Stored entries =
----------

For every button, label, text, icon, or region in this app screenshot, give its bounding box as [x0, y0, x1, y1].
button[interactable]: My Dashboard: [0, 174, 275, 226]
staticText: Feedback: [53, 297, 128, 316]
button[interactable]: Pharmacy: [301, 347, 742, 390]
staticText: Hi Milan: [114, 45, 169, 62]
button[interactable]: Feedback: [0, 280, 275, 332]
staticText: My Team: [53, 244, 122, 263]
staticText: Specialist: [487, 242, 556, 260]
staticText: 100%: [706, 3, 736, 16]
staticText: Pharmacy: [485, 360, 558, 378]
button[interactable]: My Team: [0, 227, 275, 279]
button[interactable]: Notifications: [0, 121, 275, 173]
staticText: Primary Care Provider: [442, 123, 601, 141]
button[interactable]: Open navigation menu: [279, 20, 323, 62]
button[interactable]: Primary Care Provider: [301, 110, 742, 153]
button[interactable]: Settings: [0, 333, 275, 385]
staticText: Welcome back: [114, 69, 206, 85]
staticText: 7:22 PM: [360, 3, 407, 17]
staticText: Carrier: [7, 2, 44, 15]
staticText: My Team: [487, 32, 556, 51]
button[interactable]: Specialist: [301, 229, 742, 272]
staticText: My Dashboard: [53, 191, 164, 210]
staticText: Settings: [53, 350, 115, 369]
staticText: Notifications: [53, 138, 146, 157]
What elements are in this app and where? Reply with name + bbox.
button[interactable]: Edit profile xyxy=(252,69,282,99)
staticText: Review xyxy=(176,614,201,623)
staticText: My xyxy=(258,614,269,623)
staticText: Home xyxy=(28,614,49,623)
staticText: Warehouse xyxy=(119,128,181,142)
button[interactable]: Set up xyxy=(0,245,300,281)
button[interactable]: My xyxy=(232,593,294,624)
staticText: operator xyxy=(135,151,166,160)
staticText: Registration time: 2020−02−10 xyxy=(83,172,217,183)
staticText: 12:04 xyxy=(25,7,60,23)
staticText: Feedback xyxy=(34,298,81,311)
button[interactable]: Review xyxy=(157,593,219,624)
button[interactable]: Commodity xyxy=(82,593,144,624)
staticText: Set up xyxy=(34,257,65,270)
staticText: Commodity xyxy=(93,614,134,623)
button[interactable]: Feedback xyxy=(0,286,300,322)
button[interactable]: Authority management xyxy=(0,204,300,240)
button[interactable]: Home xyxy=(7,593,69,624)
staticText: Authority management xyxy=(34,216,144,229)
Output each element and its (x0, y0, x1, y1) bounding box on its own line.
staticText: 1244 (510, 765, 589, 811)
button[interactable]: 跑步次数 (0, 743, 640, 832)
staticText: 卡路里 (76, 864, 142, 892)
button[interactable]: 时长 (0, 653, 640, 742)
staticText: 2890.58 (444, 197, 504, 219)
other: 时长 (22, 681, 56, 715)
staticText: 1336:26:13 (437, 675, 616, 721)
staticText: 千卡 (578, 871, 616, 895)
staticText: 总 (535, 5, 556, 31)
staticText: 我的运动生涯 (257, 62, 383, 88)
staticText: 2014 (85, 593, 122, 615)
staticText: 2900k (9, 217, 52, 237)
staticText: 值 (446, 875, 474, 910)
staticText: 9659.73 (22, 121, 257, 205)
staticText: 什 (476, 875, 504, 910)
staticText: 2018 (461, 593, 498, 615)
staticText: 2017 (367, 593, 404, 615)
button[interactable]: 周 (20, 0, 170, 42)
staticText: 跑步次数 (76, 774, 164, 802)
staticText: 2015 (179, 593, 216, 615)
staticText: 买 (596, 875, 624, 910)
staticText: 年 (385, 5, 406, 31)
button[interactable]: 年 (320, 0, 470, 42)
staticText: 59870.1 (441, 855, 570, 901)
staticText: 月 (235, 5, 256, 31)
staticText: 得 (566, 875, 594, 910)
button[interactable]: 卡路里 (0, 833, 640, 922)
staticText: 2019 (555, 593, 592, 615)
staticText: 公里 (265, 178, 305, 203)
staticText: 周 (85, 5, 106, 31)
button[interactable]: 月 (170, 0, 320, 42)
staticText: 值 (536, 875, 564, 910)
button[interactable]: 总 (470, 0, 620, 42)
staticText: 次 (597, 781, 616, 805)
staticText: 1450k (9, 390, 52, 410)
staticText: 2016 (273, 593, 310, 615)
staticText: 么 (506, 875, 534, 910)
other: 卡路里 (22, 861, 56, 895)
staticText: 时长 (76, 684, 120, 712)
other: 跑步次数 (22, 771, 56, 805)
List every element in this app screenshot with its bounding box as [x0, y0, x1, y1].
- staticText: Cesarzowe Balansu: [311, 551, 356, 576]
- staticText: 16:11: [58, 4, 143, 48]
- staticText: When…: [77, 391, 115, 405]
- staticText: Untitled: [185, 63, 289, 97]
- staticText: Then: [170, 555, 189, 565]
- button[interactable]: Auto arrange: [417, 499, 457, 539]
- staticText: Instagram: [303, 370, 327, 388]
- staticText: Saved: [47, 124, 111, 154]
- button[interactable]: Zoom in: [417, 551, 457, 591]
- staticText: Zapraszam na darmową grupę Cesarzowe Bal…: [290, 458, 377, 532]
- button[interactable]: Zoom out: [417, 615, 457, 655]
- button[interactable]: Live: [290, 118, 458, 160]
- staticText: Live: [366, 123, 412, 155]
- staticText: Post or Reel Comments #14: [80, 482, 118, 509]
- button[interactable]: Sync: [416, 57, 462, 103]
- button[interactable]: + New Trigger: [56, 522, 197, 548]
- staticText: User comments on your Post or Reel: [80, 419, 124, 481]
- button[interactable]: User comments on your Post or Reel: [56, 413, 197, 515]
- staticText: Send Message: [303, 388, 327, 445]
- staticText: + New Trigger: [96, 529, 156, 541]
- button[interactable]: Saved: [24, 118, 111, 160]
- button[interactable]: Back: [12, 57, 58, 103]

----------

EXERCISE PROMPT =
Among the lines above, return those that contain the string "Specialist".

RESULT =
staticText: Specialist: [487, 242, 556, 260]
button[interactable]: Specialist: [301, 229, 742, 272]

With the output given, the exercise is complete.